Torrens has already been granted an exploration licence – designated EL006775 by the State Government’s Department of Jobs, Precincts and Regions – covering a large part of central Mitchell Shire, stretching from Tooborac and Pyalong in the north west to Nulla Vale in the south west, Sugarloaf Creek in the east and Hilldene in the north east.
The company has also applied for exploration licences stretching from just north of Wallan to the Mount Piper conservation area and encompassing Kilmore (EL007337); an area covering Tallarook and skirting the east, south and west edges of the Puckapunyal Military Area (EL007331); an area east of Seymour encompassing Whiteheads Creek (EL007380); and a small parcel of land north of the Puckapunyal base encompassing Graytown (EL007366).
The entire scope of the licence application areas is known as the Mount Piper Gold Project, and Torrens Mining managing director Steve Shedden said the company believed the land had excellent potential for yielding gold.
“The region is interesting to Torrens because of the existence of historical mining and prospecting in the region,” he said.
“The antiquity and uncertain quality of past regional exploration and different mining economics today suggests that potential deposits might have been completely missed by previous explorers in the 19th and 20th centuries.”
The Torrens website said the company believed the site had potential similar to mines further north at Nagambie and Fosterville due to the style of mineralisation in the area.
The Fosterville mine, east of Bendigo, is the largest gold producer in Victoria.
Mr Shedden said the name of the Mount Piper project was taken from a historically mined gold-antimony mineralisation within the Mount Piper Conservation Reserve.
The reserve was previously drilled by companies in the 1980s and 1990s, but both projects were abandoned due to the area’s conservation status.

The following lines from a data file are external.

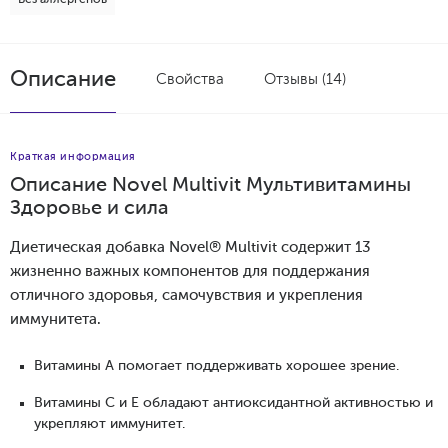
Описание
Свойства
Отзывы (14)
Краткая информация
Описание Novel Multivit Мультивитамины
Здоровье и сила
Диетическая добавка Novel® Multivit содержит 13
жизненно важных компонентов для поддержания
отличного здоровья, самочувствия и укрепления
иммунитета.
Витамины А помогает поддерживать хорошее зрение.
Витамины С и Е обладают антиоксидантной активностью и
укрепляют иммунитет.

Current licence applications surround the conservation area’s borders, and Mr Shedden said the area was permanently excluded from exploration.
Mr Shedden said if Torrens’ licences were granted, the next steps would include a compilation of historic data on the area, interpretation of geological data and generation of targets, field reconnaissance by a geologist, airborne and ground-based low-impact geophysical surveys, geochemical sampling of rock or soil, and testing of small priority target areas with reverse circulation or diamond core drilling, if warranted.
Mr Shedden said Torrens could only enter onto private land with the informed consent of the landowner.
Landholders can object to any licence application within 21 days of a notice of application. People can lodge an objection in writing to the Department of Jobs, Precincts and Regions. More information about the project is available at www.torrensmining.com/mt-piper.